(Entries taken from a collection)
::::

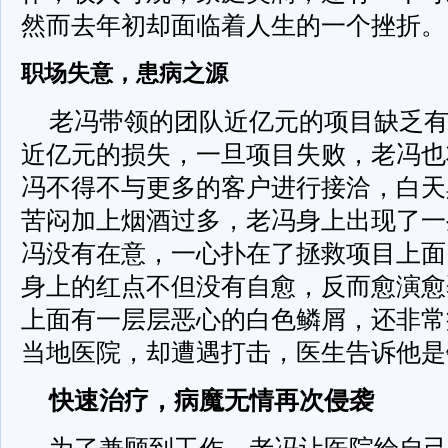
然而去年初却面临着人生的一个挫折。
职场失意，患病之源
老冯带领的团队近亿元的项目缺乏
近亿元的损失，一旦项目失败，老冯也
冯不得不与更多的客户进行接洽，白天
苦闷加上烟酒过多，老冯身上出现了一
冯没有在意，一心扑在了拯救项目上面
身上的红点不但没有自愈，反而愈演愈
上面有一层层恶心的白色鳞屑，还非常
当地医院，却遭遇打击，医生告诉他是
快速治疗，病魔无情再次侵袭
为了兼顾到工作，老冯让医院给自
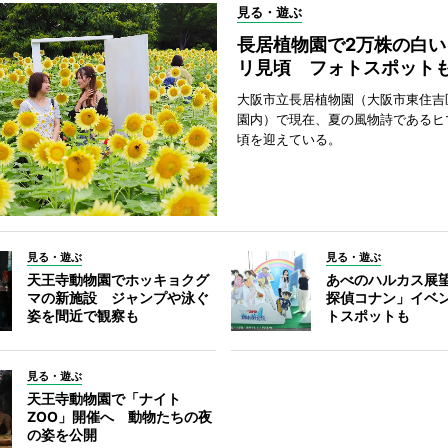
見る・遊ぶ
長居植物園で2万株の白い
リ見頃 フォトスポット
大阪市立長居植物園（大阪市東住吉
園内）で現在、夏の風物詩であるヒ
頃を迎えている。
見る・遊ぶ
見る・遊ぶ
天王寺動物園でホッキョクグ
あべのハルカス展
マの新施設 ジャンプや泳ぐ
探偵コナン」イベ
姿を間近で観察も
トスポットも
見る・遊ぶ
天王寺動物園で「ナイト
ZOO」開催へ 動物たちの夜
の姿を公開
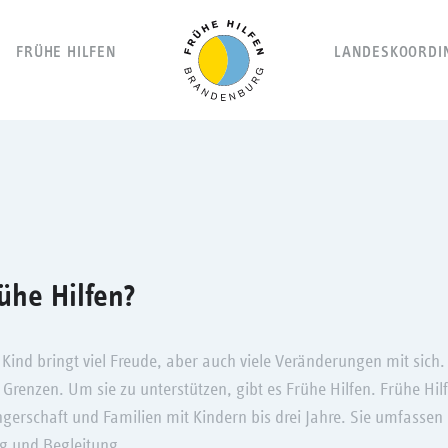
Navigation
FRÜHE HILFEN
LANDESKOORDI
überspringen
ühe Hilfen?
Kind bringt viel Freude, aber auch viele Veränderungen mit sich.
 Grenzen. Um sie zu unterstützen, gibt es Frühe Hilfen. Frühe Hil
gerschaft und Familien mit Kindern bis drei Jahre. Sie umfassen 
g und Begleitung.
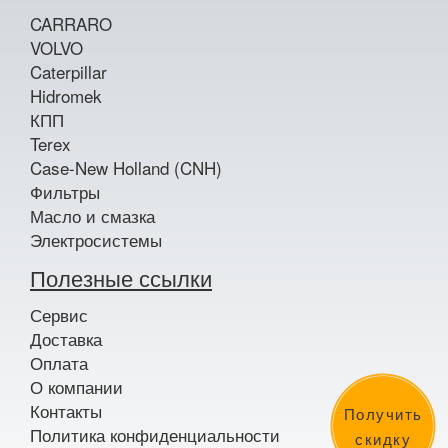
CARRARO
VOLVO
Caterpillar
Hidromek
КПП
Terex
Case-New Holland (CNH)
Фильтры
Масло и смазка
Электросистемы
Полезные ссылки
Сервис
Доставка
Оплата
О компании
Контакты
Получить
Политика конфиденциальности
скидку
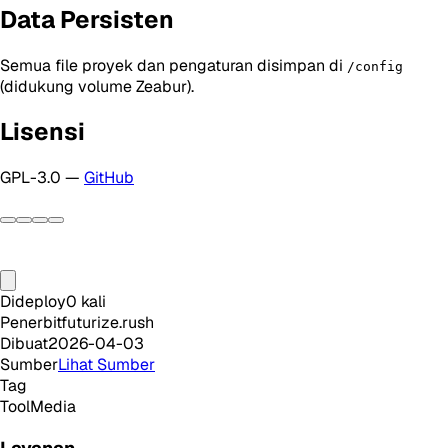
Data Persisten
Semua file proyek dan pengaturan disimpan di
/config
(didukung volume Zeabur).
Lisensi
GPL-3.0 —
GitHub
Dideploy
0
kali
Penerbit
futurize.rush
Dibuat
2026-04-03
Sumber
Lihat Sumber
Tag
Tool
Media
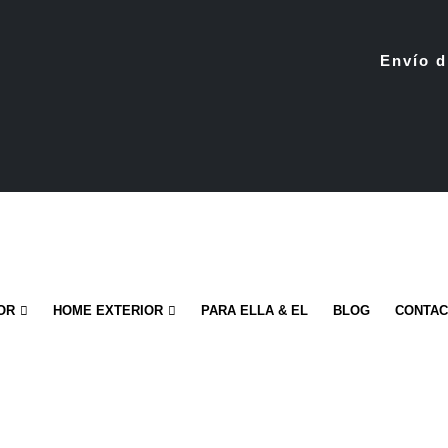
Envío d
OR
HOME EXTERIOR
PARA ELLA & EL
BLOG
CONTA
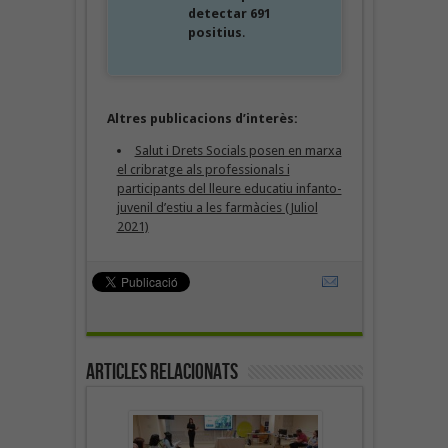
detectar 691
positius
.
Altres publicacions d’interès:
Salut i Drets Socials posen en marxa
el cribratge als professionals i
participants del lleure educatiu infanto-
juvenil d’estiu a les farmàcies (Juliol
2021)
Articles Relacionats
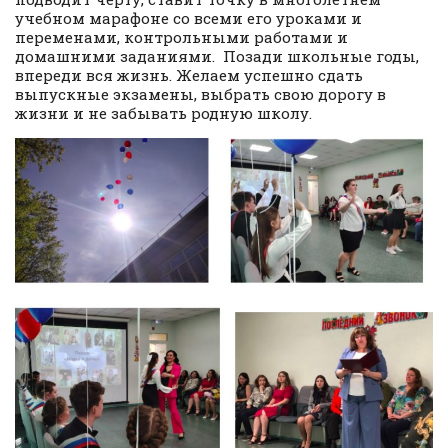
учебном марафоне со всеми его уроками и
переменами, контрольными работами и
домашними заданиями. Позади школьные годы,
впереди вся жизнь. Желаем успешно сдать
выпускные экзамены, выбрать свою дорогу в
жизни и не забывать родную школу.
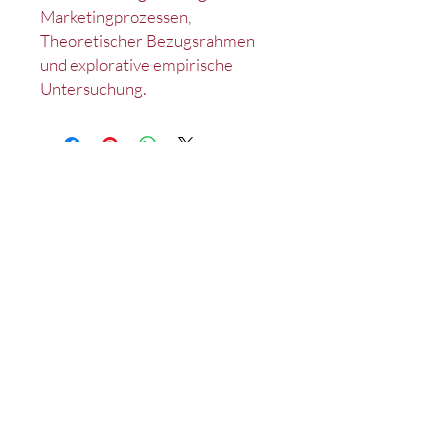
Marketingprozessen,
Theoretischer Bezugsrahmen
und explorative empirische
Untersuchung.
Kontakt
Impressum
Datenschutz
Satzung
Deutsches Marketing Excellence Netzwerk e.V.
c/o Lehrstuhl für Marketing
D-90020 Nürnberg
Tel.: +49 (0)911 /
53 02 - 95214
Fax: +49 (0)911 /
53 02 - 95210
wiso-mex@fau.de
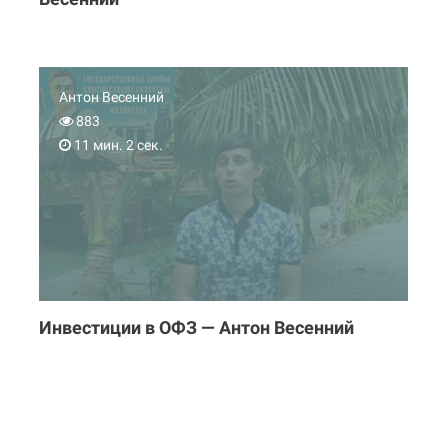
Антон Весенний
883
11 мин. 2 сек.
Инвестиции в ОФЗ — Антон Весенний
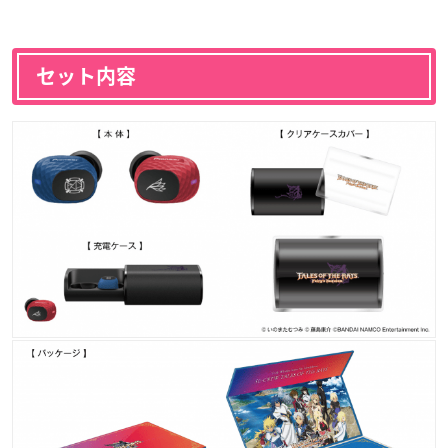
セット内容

::::

About this task:
The lines to return are those in the entries above that hold "Антон".

Result for this exercise:
Антон Весенний
Инвестиции в ОФЗ — Антон Весенний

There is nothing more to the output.